Wu, N., F. Meng, T. Zhou, Y. Han, L. Kennedy, J. Venter, H. Francis, S. DeMorrow, P. Onori, P. Invernizzi, F. Bernuzzi, R. Mancinelli, E. Gaudio, A. Franchitto, S. Glaser and G. Alpini (2017). “Prolonged darkness reduces liver fibrosis in a mouse model of primary sclerosing cholangitis by mir-200b down-regulation.” Faseb j: 2017 Jun [Epub ahead of print].
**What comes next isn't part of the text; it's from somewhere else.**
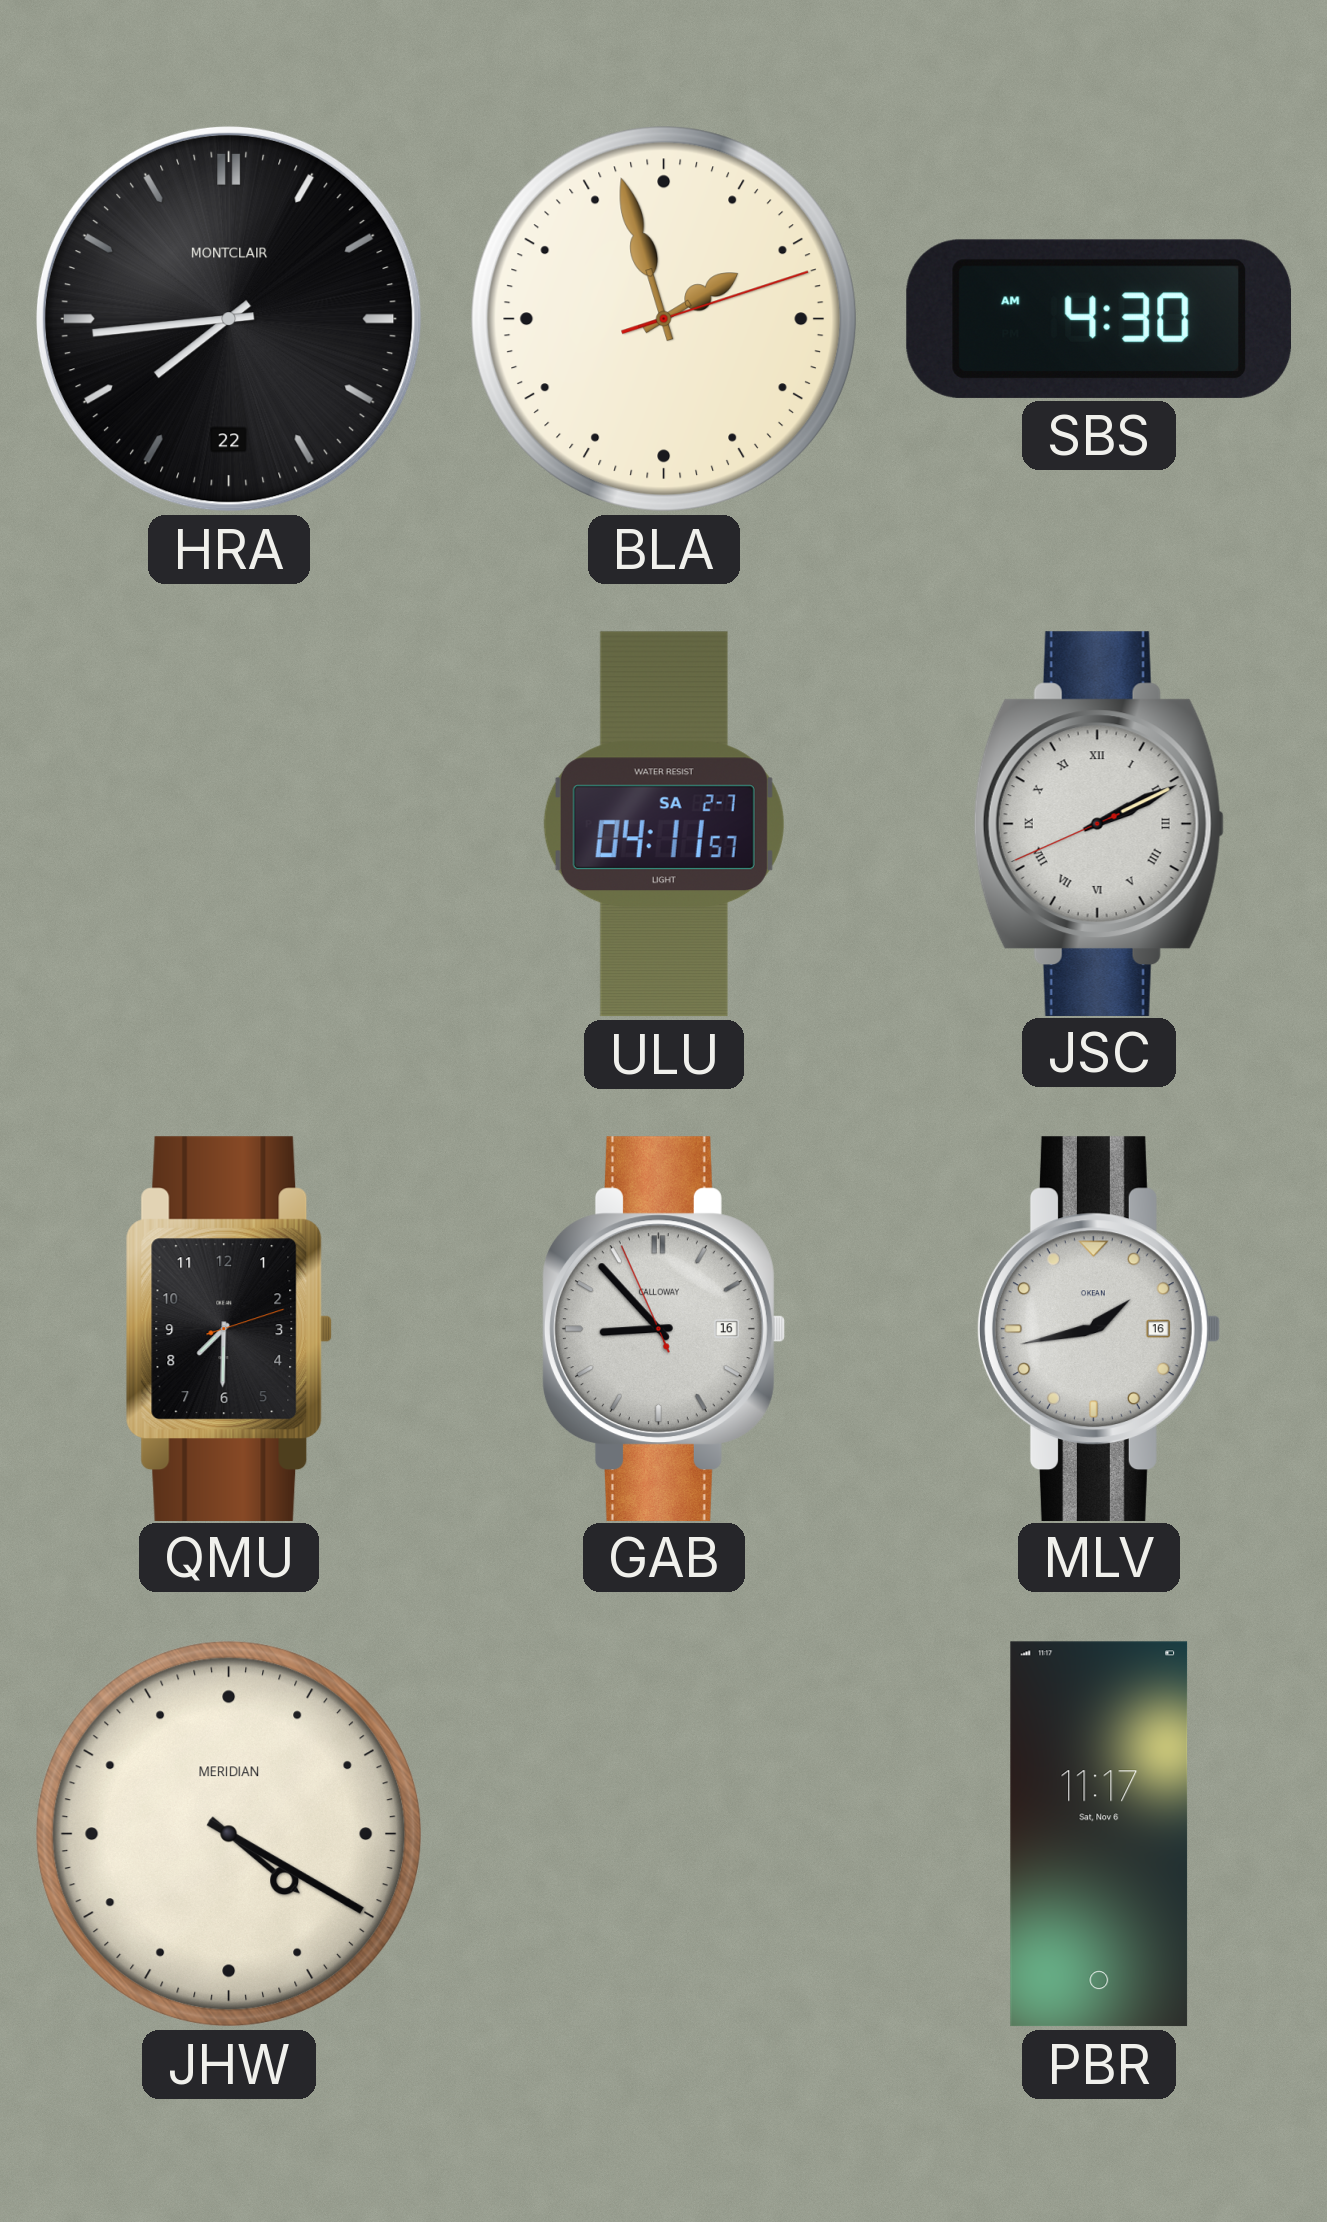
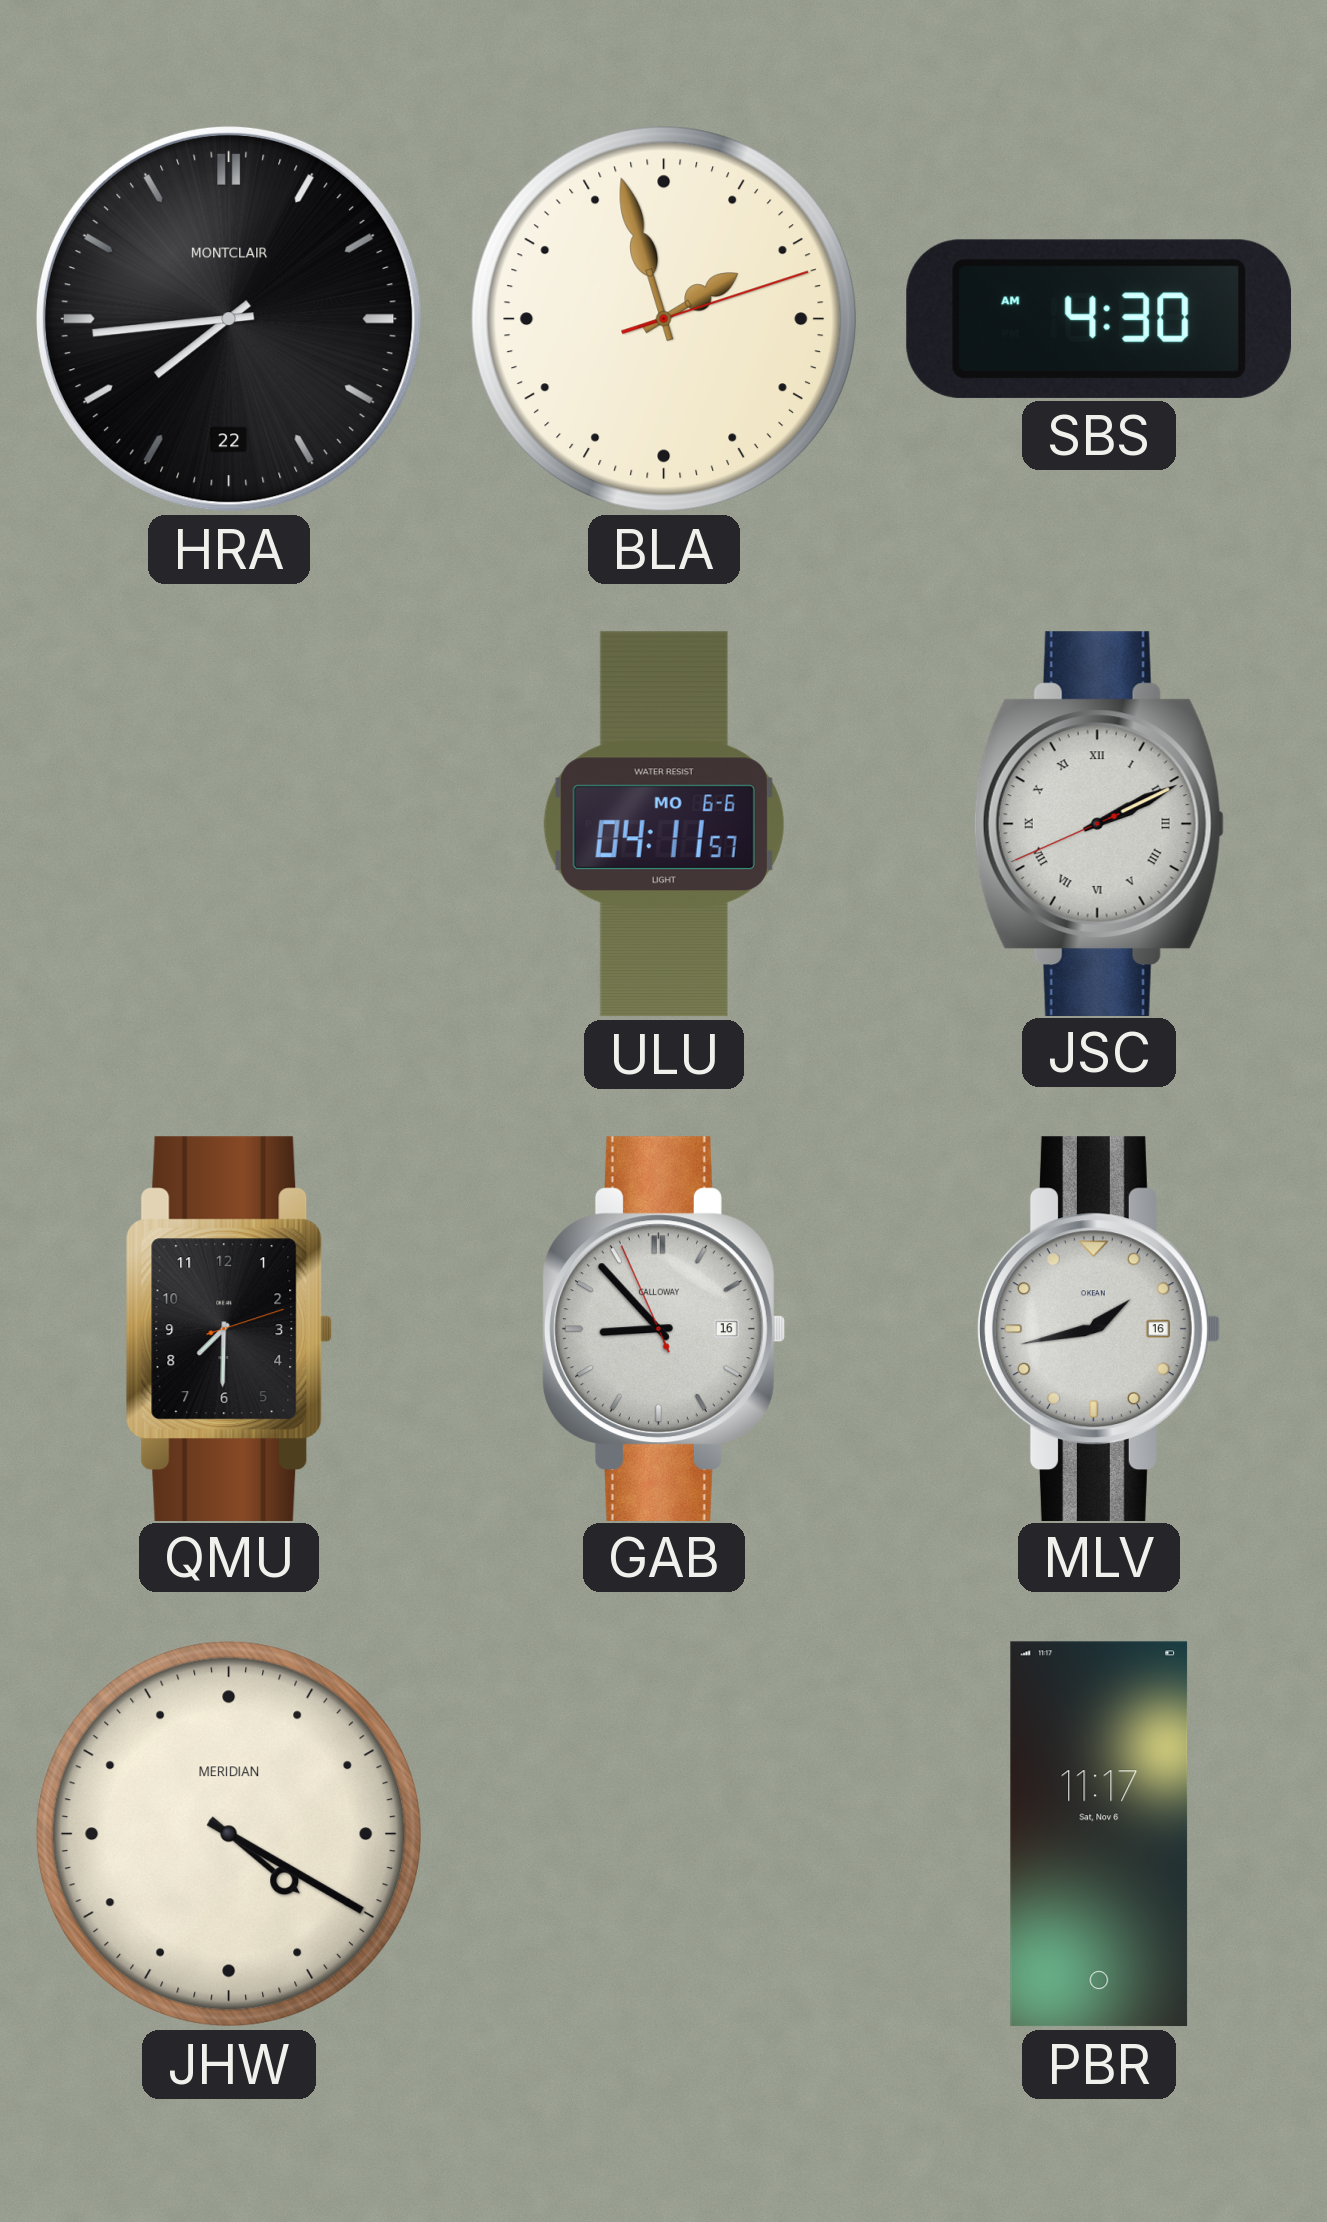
ULU date: SA 2-7 -> MO 6-6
Full text of this article.

Melatonin therapy or prolonged exposure to complete darkness reduces biliary hyperplasia and liver fibrosis in bile-duct-ligated (BDL) rats; however, no information exists in primary sclerosing cholangitis (PSC). Thus, we aimed to determine the therapeutic effects of prolonged dark therapy or melatonin administration on hepatic fibrosis in the Mdr2-/- mouse model of PSC. Melatonin levels, biliary mass, liver fibrosis, angiogenesis and miR-200b expression were evaluated in wild-type and Mdr2-/- mice exposed to darkness or melatonin treatment or in male PSC patient samples and healthy controls. Mdr2-/- mice were also treated with miR-200b inhibitor or control before evaluating biliary mass, liver fibrosis, and angiogenesis. After overexpression of arylalkylamine N-acetyltransferase (AANAT; the enzyme regulating melatonin synthesis) or inhibition of miR-200b in cholangiocytes and hepatic stellate cells in vitro, we evaluated angiogenesis and fibrosis gene expression. After exposure to darkness or administration of melatonin, Mdr2-/- mice show elevated serum melatonin levels and inhibition of biliary mass, along with reduction of liver fibrosis and angiogenesis. miRNA PCR analysis demonstrated that miR-200b expression increased in Mdr2-/- mice and PSC patient samples compared with controls and decreased in Mdr2-/- mice subjected to dark exposure or melatonin treatment. Inhibition of miR-200b in Mdr2-/- ablates biliary proliferation, liver fibrosis, and angiogenesis. In vitro, overexpression of AANAT or inhibition of miR-200b in cholangiocytes and hepatic stellate cells decreased the expression of miR-200b, angiogenesis, and fibrosis genes. Dark therapy or targeting melatonin/miR-200b axis may be important in the management of biliary damage and liver fibrosis in cholangiopathies including PSC.-Wu, N., Meng, F., Zhou, T., Han, Y., Kennedy, L., Venter, J., Francis, H., DeMorrow, S., Onori, P., Invernizzi, P., Bernuzzi, F., Mancinelli, R., Gaudio, E., Franchitto, A., Glaser, S., Alpini G. Prolonged darkness reduces liver fibrosis in a mouse model of primary sclerosing cholangitis by miR-200b down-regulation.